Glute kickbacks are bodyweight exercises that target the buttocks (the glutes). Glute kickbacks are simple exercises to perform but they are great for the muscles when performed correctly.
Glute kickbacks are usually performed while balanced on knees and hands on the floor. However, the exercise can also be performed from a standing position or while leaning forward.
This makes the glute kickback ideal for when you have no equipment or are working out in a restricted space.
What muscles does the glute kickback use?
Glute kickbacks target the whole of the glutes, which includes the gluteal maximus, gluteal medius and gluteal minimus. This means the upper, middle and lower portion of the buttocks.
How to perform glute kickbacks
To perform glute kickbacks, support yourself on a mat or the floor on your hands and knees.
Keep your hands lined up underneath your shoulders, your spin neutral and naturally straight, with thighs at 90 degrees to the ground, as though you are about to perform a box press up.
To begin the glut kickback, slowly lift one leg back, keeping your knee bent, until the sole of your foot faces the ceiling and your thigh is parallel to the floor.
You can target the upper glute muscle by raising your leg higher or the lower glute muscle by keeping your leg at less than parallel to the floor.
When you leg is high you will feel a strong tension in the glutes as the muscles flex to hold the leg in position. Keep holding the position for a few seconds the release and return the leg back down to its starting position.
Alternate arm and leg extension
Perform the glute kickback exercise again using the other leg. You can also stretch out your opposite arm while lifting for an extended version of the exercise.
By reaching out your arm so that it creates one long line with your leg both parallel to the floor, you also incorporate your abdominals. The glute kickback becomes a compound exercise which also targets the abs, especially your side abs.
Standing glute kickback
The glute kickback can also be performed from a standing position. Begin by standing up straight with knees slightly flexed and spin neutral. Slowly bend forward while lifting one leg back behind you and reaching your opposite arm out straight in front of you.
Keep your abs tensed to control your core and protect your back.

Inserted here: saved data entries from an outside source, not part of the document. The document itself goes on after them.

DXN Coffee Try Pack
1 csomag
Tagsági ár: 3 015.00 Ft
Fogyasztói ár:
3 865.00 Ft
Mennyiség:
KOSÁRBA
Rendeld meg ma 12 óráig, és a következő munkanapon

Your upper body and your back leg should finish the motion in a straight line leaving you parallel to the floor. Your arm helps to keep you balanced as you lean forward.
Glute kickbacks with resistance band
Glute kickbacks can also be performed using a resistance band to make it more challenging.
To prepare for this lift, hold one end of the resistance band with your hand or around your wrist. The other end of the band should be held around the base of the foot.
To perform the glute kickback with resistance band, keep a controlled motion as you slowly push your foot back, keeping the band tightly in position across the sole of your foot.
The resistance band adds more weight to the lift, making this an ideal way to increase resistance without using weight machines.
Glute kickback and plank
Another interesting and effective way of performing the glute kickback is in combination with the plank. The plank is a bodyweight exercise that targets the abdominals.
To combine the plank and the glute kickback, you need to support your upper body on your elbows and forearms and your lower body on your toes.
As you hold this plank position, raise one leg up behind you to perform a slow and controlled glute kickback.
The glute kickback and plank is a great double exercise that works your glutes and abs together. This requires a strong core as the plank works not only the front abs but also the back and sides. It is important to keep the exercise steady and controlled to get the most benefit.
Which is your favourite of the glute kickback exercises?